_Your goal:_ Look through the entries below and extract exactly the lines from the one containing "23 февраля 2025 года, 12:05" through the one containing "Productos que te pueden interesar", ends included.

(Saved data entries)

____________

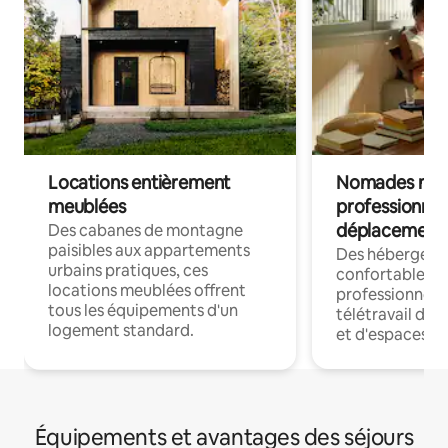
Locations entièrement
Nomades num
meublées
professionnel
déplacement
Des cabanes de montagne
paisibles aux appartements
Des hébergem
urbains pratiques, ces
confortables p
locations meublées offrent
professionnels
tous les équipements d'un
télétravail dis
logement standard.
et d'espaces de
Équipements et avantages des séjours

____________

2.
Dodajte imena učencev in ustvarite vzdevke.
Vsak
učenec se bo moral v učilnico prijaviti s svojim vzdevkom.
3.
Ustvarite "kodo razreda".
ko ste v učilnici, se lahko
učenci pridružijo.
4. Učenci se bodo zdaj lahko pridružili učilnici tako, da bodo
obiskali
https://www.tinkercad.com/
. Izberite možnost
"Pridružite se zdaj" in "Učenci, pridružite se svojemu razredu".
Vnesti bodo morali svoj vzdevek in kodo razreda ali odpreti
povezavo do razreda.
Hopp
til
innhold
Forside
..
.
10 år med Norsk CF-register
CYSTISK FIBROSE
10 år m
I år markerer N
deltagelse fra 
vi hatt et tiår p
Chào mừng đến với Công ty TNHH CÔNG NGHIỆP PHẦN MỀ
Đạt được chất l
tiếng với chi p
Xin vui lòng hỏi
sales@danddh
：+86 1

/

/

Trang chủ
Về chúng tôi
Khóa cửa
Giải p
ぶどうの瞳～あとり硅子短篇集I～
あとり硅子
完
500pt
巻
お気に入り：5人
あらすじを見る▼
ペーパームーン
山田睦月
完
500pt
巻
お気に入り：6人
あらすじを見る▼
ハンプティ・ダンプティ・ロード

____________

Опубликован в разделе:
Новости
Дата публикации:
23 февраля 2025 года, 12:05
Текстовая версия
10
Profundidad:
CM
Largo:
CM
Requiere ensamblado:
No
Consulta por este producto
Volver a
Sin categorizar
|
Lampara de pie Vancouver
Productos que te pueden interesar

____________

_Result for this task:_
23 февраля 2025 года, 12:05
Текстовая версия
10
Profundidad:
CM
Largo:
CM
Requiere ensamblado:
No
Consulta por este producto
Volver a
Sin categorizar
|
Lampara de pie Vancouver
Productos que te pueden interesar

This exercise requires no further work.